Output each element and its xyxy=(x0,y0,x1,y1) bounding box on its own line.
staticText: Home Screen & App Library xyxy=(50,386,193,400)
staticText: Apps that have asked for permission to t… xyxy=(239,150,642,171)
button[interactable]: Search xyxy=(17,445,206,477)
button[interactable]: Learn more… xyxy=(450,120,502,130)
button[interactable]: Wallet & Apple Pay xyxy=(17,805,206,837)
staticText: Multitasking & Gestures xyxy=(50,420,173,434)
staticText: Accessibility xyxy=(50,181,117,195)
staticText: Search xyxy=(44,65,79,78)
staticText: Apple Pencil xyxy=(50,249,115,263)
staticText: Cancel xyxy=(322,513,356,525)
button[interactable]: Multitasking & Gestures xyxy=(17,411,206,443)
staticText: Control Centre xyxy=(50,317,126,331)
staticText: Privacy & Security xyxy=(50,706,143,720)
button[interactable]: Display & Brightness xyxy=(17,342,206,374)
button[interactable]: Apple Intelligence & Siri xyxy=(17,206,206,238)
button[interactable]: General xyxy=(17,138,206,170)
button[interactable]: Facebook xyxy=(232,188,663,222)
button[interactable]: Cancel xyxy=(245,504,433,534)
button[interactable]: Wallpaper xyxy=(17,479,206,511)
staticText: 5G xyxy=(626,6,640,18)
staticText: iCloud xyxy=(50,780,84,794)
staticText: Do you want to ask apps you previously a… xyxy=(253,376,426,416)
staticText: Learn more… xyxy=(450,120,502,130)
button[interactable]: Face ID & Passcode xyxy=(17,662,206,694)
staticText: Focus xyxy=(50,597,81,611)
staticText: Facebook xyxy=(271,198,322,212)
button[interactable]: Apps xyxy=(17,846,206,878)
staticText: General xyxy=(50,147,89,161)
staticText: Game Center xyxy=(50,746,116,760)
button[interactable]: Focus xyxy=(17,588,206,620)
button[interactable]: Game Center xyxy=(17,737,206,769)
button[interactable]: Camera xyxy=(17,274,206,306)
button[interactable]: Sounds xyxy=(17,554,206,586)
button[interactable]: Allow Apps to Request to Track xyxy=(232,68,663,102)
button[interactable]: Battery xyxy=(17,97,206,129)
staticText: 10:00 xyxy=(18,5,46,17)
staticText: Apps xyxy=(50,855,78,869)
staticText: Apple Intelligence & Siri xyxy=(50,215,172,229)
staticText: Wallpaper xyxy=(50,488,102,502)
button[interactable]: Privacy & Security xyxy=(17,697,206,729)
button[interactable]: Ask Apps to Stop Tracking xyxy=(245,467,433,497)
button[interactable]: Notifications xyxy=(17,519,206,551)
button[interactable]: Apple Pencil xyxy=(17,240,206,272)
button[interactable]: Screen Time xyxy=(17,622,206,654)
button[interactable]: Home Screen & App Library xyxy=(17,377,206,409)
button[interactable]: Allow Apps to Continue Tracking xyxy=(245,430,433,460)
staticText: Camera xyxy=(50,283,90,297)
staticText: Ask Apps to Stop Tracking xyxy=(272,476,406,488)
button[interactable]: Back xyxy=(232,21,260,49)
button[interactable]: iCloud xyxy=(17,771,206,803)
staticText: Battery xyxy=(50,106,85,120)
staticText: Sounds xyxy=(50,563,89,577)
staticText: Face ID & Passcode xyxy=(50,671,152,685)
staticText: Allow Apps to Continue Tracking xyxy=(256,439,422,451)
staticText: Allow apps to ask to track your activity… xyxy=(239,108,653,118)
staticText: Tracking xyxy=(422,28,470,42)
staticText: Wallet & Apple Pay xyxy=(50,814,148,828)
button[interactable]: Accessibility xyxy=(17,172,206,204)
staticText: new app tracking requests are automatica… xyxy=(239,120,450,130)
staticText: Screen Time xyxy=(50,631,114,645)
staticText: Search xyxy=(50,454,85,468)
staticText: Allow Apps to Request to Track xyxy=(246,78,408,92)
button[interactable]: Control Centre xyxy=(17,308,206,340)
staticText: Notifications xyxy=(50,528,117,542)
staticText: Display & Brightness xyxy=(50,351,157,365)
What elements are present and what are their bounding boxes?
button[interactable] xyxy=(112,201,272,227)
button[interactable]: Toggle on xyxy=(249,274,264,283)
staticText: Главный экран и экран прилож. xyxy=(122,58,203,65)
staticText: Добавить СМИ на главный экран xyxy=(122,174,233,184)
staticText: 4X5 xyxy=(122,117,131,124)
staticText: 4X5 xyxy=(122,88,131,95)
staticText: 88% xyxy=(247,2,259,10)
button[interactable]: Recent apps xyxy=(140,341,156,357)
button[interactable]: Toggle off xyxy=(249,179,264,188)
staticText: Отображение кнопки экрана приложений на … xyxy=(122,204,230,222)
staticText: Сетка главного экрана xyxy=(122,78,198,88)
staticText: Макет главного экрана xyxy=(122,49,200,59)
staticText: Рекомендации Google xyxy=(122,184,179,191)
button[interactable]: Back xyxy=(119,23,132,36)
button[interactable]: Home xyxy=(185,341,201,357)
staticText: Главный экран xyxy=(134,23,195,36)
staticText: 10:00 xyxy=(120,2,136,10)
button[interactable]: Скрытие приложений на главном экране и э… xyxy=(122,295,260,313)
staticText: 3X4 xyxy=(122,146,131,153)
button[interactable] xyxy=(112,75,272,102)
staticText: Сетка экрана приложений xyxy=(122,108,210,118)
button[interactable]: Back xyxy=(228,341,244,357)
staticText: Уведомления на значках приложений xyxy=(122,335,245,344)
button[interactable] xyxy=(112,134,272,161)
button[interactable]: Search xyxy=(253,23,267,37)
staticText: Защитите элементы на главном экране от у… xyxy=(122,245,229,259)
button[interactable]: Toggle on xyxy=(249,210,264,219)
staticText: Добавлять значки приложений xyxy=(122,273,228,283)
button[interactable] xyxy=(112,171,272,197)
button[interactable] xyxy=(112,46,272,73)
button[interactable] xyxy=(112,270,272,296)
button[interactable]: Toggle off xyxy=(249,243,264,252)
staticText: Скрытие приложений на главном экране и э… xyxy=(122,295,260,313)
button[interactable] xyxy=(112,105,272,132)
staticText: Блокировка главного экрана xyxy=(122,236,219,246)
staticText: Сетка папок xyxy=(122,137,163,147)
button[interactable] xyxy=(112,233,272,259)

───

### PROBLEM TO SOLVE
Your reply must be a single number: the count of lines in the listing that hold "Stop".

### OUTPUT BELOW
2